Kafka and the Doll written by Larissa Theule and illustrated by Rebecca Green is based on a true happening between the iconic writer, Franz Kafka, and a little girl who lost her doll.
In the Fall of 1923, Franz Kafka was walking through a park, when he encountered a little girl crying because of the loss of her doll. He told her that her doll was not lost, but had embarked on a great traveling adventure. Then, for several weeks after that, Kafka met the little girl in the park and delivered a letter from her doll. The little girl’s doll, named Soupsey, told great stories as she travelled the world.
In the spread above, you see that we are shown each letter that is written to the little girl from her doll (the type is in blue which matches the color of the little girl’s dress). Although this doll story has been known for a long time, Larissa Theule has come up with a clever and engaging way to incorporate it into a picture book.
I’m intrigued by the way the author has used details about this legend to add to her own interpretation. The first being to discuss the liberties that she took in writing this tale, which are similar to the premise that Kafka himself took when devising the doll’s stories. There is a very interesting Author’s Note in the back of the book where Theule tells us that the story was documented by Franz Kafka’s partner, Dora, who witnessed the event. But that the girl remains unidentified and that the letters were never found. Larissa Theule talks about inventing the letters and the scenario, this done in much the same way as Kafka himself invented the story of the little girl’s traveling doll.
I also enjoyed learning that the author reinvented the ending from what Dora said Kafka had written. Kafka wrote in his final Soupsey letter that the the doll had gotten married and started a family. In Larissa Theule’s retelling she has chosen to modernize Soupsey’s story and sends her on a scientific expedition full of fantastic possibilities. Journaling is brought up often in the book as it was very important to Kafka. I think teachers might be able to use this as a fun tie in when studying this book?
There’s also a brief, but thorough-enough bio about Kafka at the back and a bibliography for further reading.
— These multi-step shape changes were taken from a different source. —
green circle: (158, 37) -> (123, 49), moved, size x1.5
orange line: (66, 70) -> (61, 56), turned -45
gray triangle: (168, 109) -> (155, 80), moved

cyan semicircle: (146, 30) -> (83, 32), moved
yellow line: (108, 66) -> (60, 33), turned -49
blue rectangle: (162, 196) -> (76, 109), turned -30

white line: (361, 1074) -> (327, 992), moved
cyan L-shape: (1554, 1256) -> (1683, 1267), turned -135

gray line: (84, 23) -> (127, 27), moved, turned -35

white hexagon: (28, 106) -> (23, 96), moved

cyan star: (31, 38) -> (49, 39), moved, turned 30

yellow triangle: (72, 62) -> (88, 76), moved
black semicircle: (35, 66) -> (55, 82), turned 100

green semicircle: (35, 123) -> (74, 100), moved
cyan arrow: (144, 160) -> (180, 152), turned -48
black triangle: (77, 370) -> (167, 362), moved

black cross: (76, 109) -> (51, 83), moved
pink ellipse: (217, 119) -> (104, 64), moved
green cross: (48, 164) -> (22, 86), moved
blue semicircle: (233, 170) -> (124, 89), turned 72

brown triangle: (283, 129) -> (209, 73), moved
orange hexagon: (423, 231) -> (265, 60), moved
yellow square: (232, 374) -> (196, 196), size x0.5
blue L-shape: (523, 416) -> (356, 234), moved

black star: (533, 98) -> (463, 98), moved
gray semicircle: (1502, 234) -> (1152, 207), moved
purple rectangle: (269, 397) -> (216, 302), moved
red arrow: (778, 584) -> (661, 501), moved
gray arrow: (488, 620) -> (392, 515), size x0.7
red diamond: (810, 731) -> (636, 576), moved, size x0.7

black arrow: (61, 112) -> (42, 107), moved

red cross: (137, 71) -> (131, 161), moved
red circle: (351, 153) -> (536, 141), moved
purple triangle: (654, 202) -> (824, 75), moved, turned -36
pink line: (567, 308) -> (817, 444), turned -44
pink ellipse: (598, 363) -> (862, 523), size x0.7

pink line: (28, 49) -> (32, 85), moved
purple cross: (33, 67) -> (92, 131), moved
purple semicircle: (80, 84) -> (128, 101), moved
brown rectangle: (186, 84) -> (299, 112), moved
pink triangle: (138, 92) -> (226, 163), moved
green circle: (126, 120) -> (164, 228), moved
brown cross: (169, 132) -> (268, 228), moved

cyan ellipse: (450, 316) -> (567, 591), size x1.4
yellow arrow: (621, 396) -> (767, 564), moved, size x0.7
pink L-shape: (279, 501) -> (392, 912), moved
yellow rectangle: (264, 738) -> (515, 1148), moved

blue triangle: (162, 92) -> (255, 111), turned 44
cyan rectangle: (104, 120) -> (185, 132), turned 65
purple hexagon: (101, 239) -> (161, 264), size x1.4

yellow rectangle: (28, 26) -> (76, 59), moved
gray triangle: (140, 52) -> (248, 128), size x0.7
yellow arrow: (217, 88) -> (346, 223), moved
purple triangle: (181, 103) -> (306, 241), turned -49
The illustrations are a perfect fit to the story. The page layouts with the letters keep the pace and page turns fast moving. The choice to use a restricted palette sets the story in the past. Ocher browns set against the the steely blue of the doll’s dress are warm and inviting. I’m a big fan of Rebecca Green’s. Each page design feels unique and part of the story-telling. They flow together so beautifully. I will use her layouts and placements as inspiration. So many clever choices!
This is a story about kindness. About storytelling. About reimagining something to be positive instead of sad. About taking the time to make a difference in someone’s life. And about sharing your talent and art.
Congratulations to Larissa and Rebecca. This book is a treasure.